Suppose I write a class, but don't define a __hash__
for it. Then __hash__(self)
defaults to id(self)
(self
's memory address), according to the documentation.
However I don't see in the documentation, how this value is being used.
So if my __hash__
was simply return 1
, which would cause the hash of all instances of my class to be the same, they all get bucketed into the same underlying hash bucket (which I assume is implemented in C). However, this does not mean that the return value of __hash__
is being used as the key to bin elements in this underlying hash table.
So really, my question is: what happens to the value returned by __hash__
? is it used as the key directly, or is its hash (or the result of some other computation performed on it) used as the key to the hash table?
In case it matters, I'm on python2.7
EDIT: To clarify, I'm not asking about how hash collisions are handled. In python, this seems to be done with linear chaining. Instead, I'm asking how the return value of __hash__
translates into the memory address (?) of the corresponding bucket.

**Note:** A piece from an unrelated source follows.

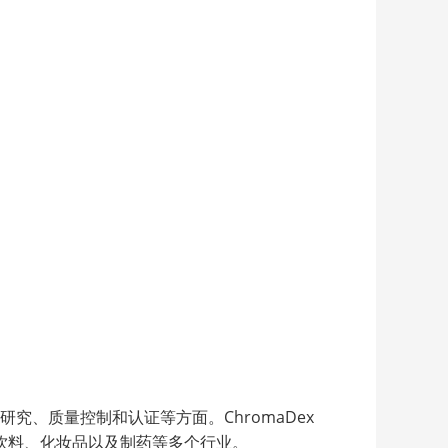
科学研究、质量控制和认证等方面。ChromaDex
饮料、化妆品以及制药等多个行业。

Since Python's hash tables have a size that is a power-of-two, the lower bits of the hash value determine the location in the hash table (or at least the location of the initial probe).
The sequence of probes into a table size of n is given by:
def gen_probes(hashvalue, n):
'Same sequence of probes used in the current dictionary design'
mask = n - 1
PERTURB_SHIFT = 5
if hashvalue < 0:
hashvalue = -hashvalue
i = hashvalue & mask
yield i
perturb = hashvalue
while True:
i = (5 * i + perturb + 1) & 0xFFFFFFFFFFFFFFFF
yield i & mask
perturb >>= PERTURB_SHIFT
For example, the dictionary:
d = {'timmy': 'red', 'barry': 'green', 'guido': 'blue'}
is stored as an array of size 8 with each entry in the form (hash, key, value)
:
entries = [['--', '--', '--'],
[-8522787127447073495, 'barry', 'green'],
['--', '--', '--'],
['--', '--', '--'],
['--', '--', '--'],
[-9092791511155847987, 'timmy', 'red'],
['--', '--', '--'],
[-6480567542315338377, 'guido', 'blue']]
The C source code for key insertion in Python's dictionaries can be found here: http://hg.python.org/cpython/file/cd87afe18ff8/Objects/dictobject.c#l550
When an object is stored in a dictionary, the __hash__
is used to determine the original bin that the object is placed in. However, that doesn't mean one object will get confused with another in the dictionary- they still check for object equality. It just means that the dictionary will be a bit slower in hashing that type of object than others.
Of course logically (from the view of code that uses the hash table) the object itself is the key. If you search for key "foo"
in the hash table, no matter what other objects in the hash table have the same hash value as "foo"
, the corresponding value will only be returned if one of the key-value pairs stored in the hash table has key equal to "foo"
.
I don't know exactly what Python does, but a hash table implementation has to account for hash collisions. If the hash table array has N
slots, then if you insert N + 1
values (and the table is not resized first), there must be a collision. Also, as in the case you mentioned where __hash__
always returns 1, or just as a quirk of the hash function implementation, it is possible to have two objects with exactly the same hash code.
There are two major strategies used to deal with hash collisions in a hash table for a single machine in memory (different techniques used for distributed hash tables, etc.):
- Each slot in the array is a list (typically a linked list), and all values that hash to
k
modulo N
are placed into the list at slot k
. So if hash values collide, that isn't a problem because both objects with the same hash value end up in the same list.
- Some kind of probing scheme. Basically, if the object you're inserting has hash value equal to
k
modulo N
, you look at slot k
. If it's full, you apply some formula to the current location (maybe just add 1), and look at the next slot. You follow a regular pattern to choose the next slot, given the original hash value and the number of probes so far, and keep probing until you find an open slot. This is less used, since if you aren't careful about your implementation you can run into clustering problems i.e. have to probe many many times before finding the object.
Wikipedia talks a lot more about hash table implementations here.